I think I've seen this movie before. The ending never came. I'm still trying to find my way out of the theater. It's a nightmarish maze....
I dont think cutting deficits in eurozone will be any more difficult than cutting 10+ % deficits in UK/US.
Leo, I agree short term we could see new highs, perhaps within a month or even a week, but this will end very badly. The crisis will simply move to the core and as you have seen in Greece, austerity has its limitations.
Clueless Keynesian idiots like Leo are NEVER concerned about anything more than the short term --- don't you realize that by now?

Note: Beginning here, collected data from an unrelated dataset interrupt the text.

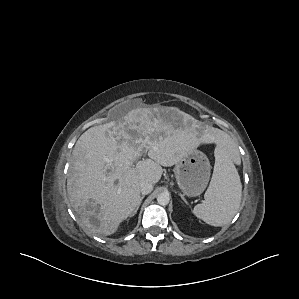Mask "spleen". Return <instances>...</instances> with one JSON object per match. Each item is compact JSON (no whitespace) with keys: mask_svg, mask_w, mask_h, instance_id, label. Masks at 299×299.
Wrapping results in <instances>:
<instances>
[{"mask_svg":"<svg viewBox=\"0 0 299 299\" xmlns=\"http://www.w3.org/2000/svg\"><path fill=\"white\" fill-rule=\"evenodd\" d=\"M242 196V184L228 148L218 143L215 165L205 202L197 204L193 213L211 226L228 224L237 213Z\"/></svg>","mask_w":299,"mask_h":299,"instance_id":"obj_1","label":"spleen"}]
</instances>
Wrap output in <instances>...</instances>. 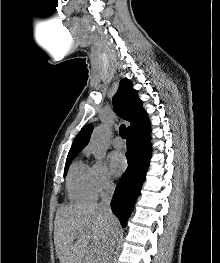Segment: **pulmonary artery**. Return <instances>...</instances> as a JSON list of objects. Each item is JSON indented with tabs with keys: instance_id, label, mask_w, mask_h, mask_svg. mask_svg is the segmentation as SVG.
<instances>
[{
	"instance_id": "pulmonary-artery-1",
	"label": "pulmonary artery",
	"mask_w": 220,
	"mask_h": 263,
	"mask_svg": "<svg viewBox=\"0 0 220 263\" xmlns=\"http://www.w3.org/2000/svg\"><path fill=\"white\" fill-rule=\"evenodd\" d=\"M113 146L115 148H122L124 146V142L122 141V139L120 137H116L114 140H113Z\"/></svg>"
}]
</instances>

Why this bankster shill Leo is even allowed to post his pro-establishment propaganda here on ZeroHedge is beyond my understanding. I find virtually every one of his posts to be vacuous and contemptible in their implicit if not explicit support for the wildly corrupt financial and political establishments.
Diversity of opinion is actually a strength not a weakness I think... too bad there is little in the Fed or Obama administration...
And since this is a Fight Club... if we get rid of the macro dissenting views who is there left to fight (or educate) but ourselves? Inflationistas vs. deflationistas anyone?
Hey... Has anyone seen Harry yet? I have a new avatar for him... damn I miss that Wanker!
(Warning... Image may contain partial nudity...)
http://www.nobozosmc.com/HeadUpAss-Naked.jpg
Oh, I wasn't saying that Leo should be banned --- I just don't understand why his inanities are considered worthy by Tyler et al. of the space provided them, and headlined as they are. But you are correct, he does serve as a foil against which to expose the contradictions and absurdities of the pro-establishment, "mainstream" view.
Personally, I would prefer HarryWanger instead --- at least we get some good laughs along with the mainstream blathering!
you're just a tad emotionally invested into those crappy solars aren't you?
Solar stocks will mimic what the fiber optic stocks did in the late 90's
To the moon, then impact the face of the sun. As long as you know when to get out...........
The consensus next big thing becomes a crowded trade (already) and technology always come up with something better that obsoletes what "established" companies are selling.
oh, I agree. it's just that they already did that in 2008. Leo's currently experiencing the latter half of that trade unfortunately.